Psychological Testing

By: Jessica Case, MSEd

Psychological testing. What is psychological testing? Let’s break it down! Testing refers to an observation or examination, similar to what we might expect a student would take at school (i.e., a math test). This is all too familiar for most of us. It provides an indication of how well we are doing in terms of our knowledge and our progress within a given area of study (i.e., math). However, we might not all be too familiar for what it means to take a psychological test (because we have probably never taken one before!). 

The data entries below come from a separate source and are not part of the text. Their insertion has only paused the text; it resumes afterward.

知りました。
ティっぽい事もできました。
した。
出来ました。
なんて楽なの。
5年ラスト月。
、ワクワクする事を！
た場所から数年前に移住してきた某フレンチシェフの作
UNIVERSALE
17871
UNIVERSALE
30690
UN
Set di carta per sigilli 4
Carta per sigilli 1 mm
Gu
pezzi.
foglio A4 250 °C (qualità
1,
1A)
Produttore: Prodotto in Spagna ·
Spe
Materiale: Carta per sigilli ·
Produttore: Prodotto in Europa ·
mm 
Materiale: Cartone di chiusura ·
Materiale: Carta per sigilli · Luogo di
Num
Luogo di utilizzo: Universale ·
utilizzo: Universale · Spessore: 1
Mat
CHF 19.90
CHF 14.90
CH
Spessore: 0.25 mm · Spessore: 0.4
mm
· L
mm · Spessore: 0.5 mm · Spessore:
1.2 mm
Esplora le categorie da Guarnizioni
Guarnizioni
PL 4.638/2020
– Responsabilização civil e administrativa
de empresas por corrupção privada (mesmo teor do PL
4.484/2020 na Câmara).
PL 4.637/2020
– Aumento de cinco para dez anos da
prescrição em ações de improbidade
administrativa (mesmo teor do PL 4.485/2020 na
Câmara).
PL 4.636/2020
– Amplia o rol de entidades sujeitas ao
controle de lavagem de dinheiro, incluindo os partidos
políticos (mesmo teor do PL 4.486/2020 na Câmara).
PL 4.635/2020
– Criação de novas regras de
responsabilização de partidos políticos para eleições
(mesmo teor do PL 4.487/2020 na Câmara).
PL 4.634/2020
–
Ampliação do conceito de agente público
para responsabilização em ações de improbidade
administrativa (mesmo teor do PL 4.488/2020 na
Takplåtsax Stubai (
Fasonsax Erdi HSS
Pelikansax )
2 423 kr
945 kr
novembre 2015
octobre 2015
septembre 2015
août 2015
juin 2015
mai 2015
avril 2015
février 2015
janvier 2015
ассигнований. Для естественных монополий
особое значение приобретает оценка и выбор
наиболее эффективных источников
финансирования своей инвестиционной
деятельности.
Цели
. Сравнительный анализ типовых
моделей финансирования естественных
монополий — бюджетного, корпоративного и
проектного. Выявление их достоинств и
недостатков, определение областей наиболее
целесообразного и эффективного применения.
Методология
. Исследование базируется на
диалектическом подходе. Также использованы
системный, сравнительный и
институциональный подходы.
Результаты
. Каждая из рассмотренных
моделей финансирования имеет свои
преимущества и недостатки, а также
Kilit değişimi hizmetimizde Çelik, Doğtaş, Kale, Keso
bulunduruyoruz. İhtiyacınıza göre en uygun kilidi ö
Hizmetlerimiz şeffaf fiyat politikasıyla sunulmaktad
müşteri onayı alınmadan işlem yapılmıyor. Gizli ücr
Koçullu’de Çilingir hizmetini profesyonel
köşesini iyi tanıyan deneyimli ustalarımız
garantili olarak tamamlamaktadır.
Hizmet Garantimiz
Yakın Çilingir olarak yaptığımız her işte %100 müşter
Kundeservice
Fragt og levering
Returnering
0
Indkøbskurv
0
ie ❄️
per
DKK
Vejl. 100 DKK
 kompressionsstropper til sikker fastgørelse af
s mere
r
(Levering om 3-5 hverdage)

psychological test taps into more than “what we know,” but also gives us the opportunity to evaluate how a person is doing emotionally, as well as the interplay between the two. Yes! It is possible that what is happening to a person emotionally can impact their thinking and their ability to carry out daily tasks. For instance, think of a time where something in your life was taking up your head space, and it was very difficult to focus on important things such as school, work, and your life responsibilities. This can be very difficult and may impact how well you are able to function in these areas of your life. In this case, psychological testing can be very helpful in determining whether social-emotional issues are driving these attentional difficulties, or whether it might be an actual diagnosis (such as Attention-Deficit/Hyperactivity Disorder; ADHD) that is being worsened by the emotions you are feeling. 

In this way, psychological testing is a tool! Psychological testing gives us a full scope of how a person is doing, providing samples across both their mental and emotional functioning, and allows us to compare these samples to a standardized group of people (Urbina, 2004). Although it might still sound daunting, it is a beneficial process. It allows an individual to gain a sense of clarity and helps to better inform providers on appropriate routes for treatment, if necessary.

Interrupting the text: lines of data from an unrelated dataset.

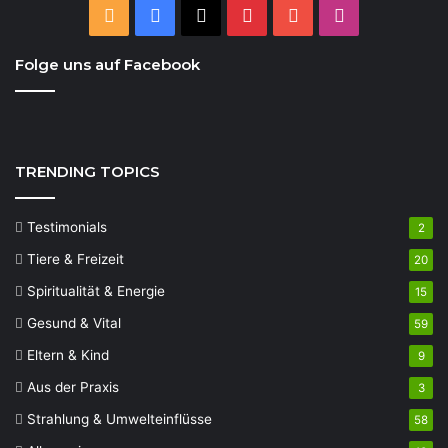
RSS
Facebook
X
Pinterest
YouTube
Instagram
Folge uns auf Facebook
TRENDING TOPICS
Testimonials
2
Tiere & Freizeit
20
Spiritualität & Energie
15
Gesund & Vital
59
Eltern & Kind
9
Aus der Praxis
3
Strahlung & Umwelteinflüsse
58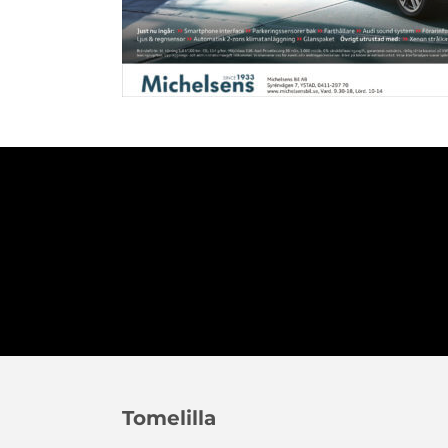
Tomelilla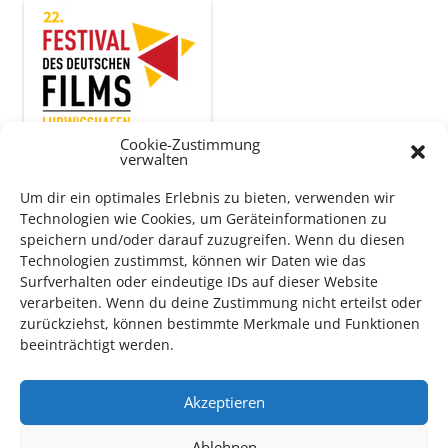
Cookie-Zustimmung
verwalten
Um dir ein optimales Erlebnis zu bieten, verwenden wir
Technologien wie Cookies, um Geräteinformationen zu
Auch dieses Jahr findet wieder das
Festival des deutschen
speichern und/oder darauf zuzugreifen. Wenn du diesen
Films
in Ludwigshafen statt.
Technologien zustimmst, können wir Daten wie das
Vom 19. August bist zum 9. September
haben
Kulturpass-
Surfverhalten oder eindeutige IDs auf dieser Website
Inhaber*innen freien Eintritt
zu den Vorstellungen – 30
verarbeiten. Wenn du deine Zustimmung nicht erteilst oder
Minuten vor Beginn des Films und solange der Vorrat reicht!
zurückziehst, können bestimmte Merkmale und Funktionen
Weitere Details zum Festival finden Sie
HIER
beeinträchtigt werden.
Akzeptieren
DIGITAL KULTURPASS BEANTRAGEN
Ablehnen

You might be asking yourself: What should I expect if I pursue this type of testing for myself or my child? This question is completely valid and normal to ask! Usually, these types of evaluations are conducted over three sessions. The first appointment is called the intake, which is an hour or so that allows the individual or family to discuss their current concerns, history, and ask questions of the psychologist. At this time, the psychologist will determine whether they think that the individual would benefit from psychological testing. 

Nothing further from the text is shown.